Въ другихъ корреспонденціяхъ, позорящихъ молодежь, то же самое повторяется буква въ букву и непремѣнно о тѣхъ же вечерницахъ. Корреспондентъ изъ Тверской губ., Зубцов. уѣзда, увеличиваетъ свое негодованіе сообщеніемъ вещей, о которыхъ ему даже стыдно и говоритъ. «Пробезобразничавъ до полуночи, парни остаются и, — совѣстно даже вымолвить, — ложатся съ дѣвками спать. Хотя мнѣ и не всякій повѣритъ, но это сущая правда.

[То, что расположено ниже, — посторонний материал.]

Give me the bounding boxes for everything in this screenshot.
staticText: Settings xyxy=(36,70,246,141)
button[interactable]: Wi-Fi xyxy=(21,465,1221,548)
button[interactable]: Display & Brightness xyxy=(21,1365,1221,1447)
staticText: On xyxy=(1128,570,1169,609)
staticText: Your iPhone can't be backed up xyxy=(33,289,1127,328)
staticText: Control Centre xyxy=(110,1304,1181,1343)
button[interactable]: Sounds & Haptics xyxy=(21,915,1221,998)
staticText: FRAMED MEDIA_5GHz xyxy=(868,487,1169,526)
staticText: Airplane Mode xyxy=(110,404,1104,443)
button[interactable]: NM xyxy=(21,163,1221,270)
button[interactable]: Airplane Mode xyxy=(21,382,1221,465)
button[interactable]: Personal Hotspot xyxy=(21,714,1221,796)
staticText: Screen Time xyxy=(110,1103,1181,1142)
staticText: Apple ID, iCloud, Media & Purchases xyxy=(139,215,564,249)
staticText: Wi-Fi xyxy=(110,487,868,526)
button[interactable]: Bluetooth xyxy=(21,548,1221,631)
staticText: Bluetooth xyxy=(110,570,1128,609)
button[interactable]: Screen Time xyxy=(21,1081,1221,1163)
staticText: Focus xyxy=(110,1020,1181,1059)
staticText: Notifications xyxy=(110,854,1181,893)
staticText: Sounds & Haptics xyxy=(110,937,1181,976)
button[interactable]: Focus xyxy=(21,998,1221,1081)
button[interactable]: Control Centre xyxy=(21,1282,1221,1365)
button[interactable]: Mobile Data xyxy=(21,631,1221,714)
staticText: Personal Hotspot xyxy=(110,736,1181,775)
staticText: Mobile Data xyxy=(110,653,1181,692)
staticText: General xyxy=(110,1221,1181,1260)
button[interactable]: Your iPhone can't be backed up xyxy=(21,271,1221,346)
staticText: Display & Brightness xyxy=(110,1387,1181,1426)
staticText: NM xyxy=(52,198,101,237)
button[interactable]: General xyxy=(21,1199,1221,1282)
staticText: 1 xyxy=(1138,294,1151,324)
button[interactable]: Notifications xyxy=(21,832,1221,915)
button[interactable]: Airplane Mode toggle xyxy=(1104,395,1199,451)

Щадя самолюбіе и стыдливость (какая ужь тутъ стыдливость!) своихъ сородичей, о другихъ безобразіяхъ лучше умолчу». Однако, не умолчалъ: «Въ этихъ вертепахъ безобразій и пороковъ теряются въ молодомъ поколѣніи всѣ добрые зачатки, привязанность къ домашнему очагу, добрая нравственность и нерѣдко цѣломудріе, что дороже золота и серебра, такъ что подкидыши у насъ не рѣдкость. И на все это родители и воспитатели глядятъ сквозь пальцы».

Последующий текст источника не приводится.